Even if rain is not in the forecast a rain jacket, something lightweight but waterproof, should be on your hiking essentials list.
At the very least, bring a rain poncho. Better yet is a Waterproof rain jacket for hiking and backpacking. If you get wet and cold, then you could be at risk of hypothermia.
While hiking in winter you need to bring more layers so you can adjust to changing needs, also bring a face and head covering, mittens or gloves, and winter hiking gear such as crampons or microspikes.
Note: when choosing your clothing attire for a hike, avoid products that are made of cotton. Pack wool or synthetic clothing that dry much faster than cotton. Read my full guide on What to Wear Hiking in Winter.
8. Knife, Tools & Repair Kit
Carrying basic repair equipment in addition to a multi-function tool can be highly beneficial in managing minor issues that may arise during hiking.
Basic repair equipment such as duct tape and tenacious tape may be of great help when fixing your sleep tent, sleeping bag, and puffy coat, among other things.
Paracord, elastic bands, and twist ties are all lightweight but useful items for your kit. I also bring binder clips, cheap but effective for holding stuff together.
You can use duct tape, or instance, to fix a broken tent pole. Some people even use it to protect their feet from pressure points that may lead to the development of blisters.
Wrap a length of duct tape around a small container rather than lugging around a roll of tape.
Buy an eyeglass repair kit and pack that in your tool kit. It’s small yet indispensable if your glasses need repairing.
Even if you are not planning to hike until late in the evening, pack essential items for illumination in case of emergencies.
You can get lost and while trying to find your way back, it may be dark already.
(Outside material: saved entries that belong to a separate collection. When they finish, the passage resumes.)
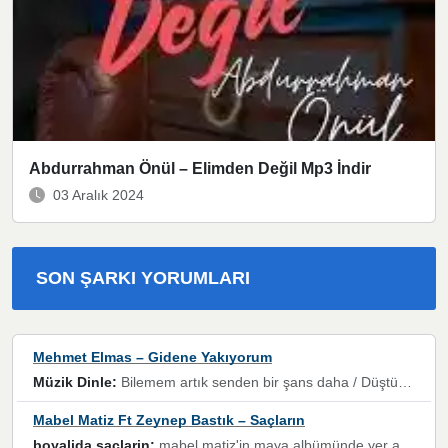
Abdurrahman Önül – Elimden Değil Mp3 İndir
03 Aralık 2024
SON ŞARKI YORUMLARI
Mehmet Elmas – Gidene Yakıyorum
Müzik Dinle:
Bilemem artık senden bir şans daha / Düştüğün zaman ben olmayacağım yanında” dizeleri, artık geçmişin tekrarına izin verilmeyeceğini, kişisel sınırların çizildiğini gösteriyor.
Mabel Matiz Ft Zeynep Bastık – Saçların
boyalida saçlarin:
mabel matiz'in maya albümünde yer alan güzellerden. parça da şarkı hani! müzikal altyapısına vurulduğum, sözlerinde kaybolduğum bir parça olmuş.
In some instances, the hike may take longer than you had initially anticipated.
With the sunlight fading, a headlamp can come in handy while you are trying to figure your way back to the trailhead.
Generally, headlamps suit hikers since they are lightweight and it leaves hands free.
Alternatively, you can use your smartphone’s flashlight. But ensure that you have a power bank because your smartphone’s battery may end up getting depleted quickly.
10. Sun protection
Sun protection is vital for any hiking trip that you take. It doesn’t matter if the weather will be cold and gloomy because weather patterns change often, and you always need to protect your skin.
Your sun protection essentials should include:
Sunscreen: it should be worn all the time you are outdoors, whether it’s sunny or cloudy. Sunscreen helps to protect the skin from damage caused by UV rays.
Polarized sunglasses: they protect your eyes by helping to reduce the harsh glare of the sun’s rays from reflective surfaces such as water and snow.
SPF lip balm: protects against UV rays.
Sun protective clothing and a wide brimmed hat: they provide an effective way of blocking the ultra-violet rays from causing harm to your skin. There are many types of sun protection clothing made with an ultraviolet protection factor.
Imagine a scenario where you get lost on a day hike, it starts to get dark and the temperature drops dramatically, maybe it starts raining or snowing. How are you going to survive the night alone in the wilderness?
Even if you provided your hiking itinerary with someone and they report you missing, the search and rescue team is most likely not going to start looking for you until daylight.
Be prepared and pack the correct gear – the ten essentials.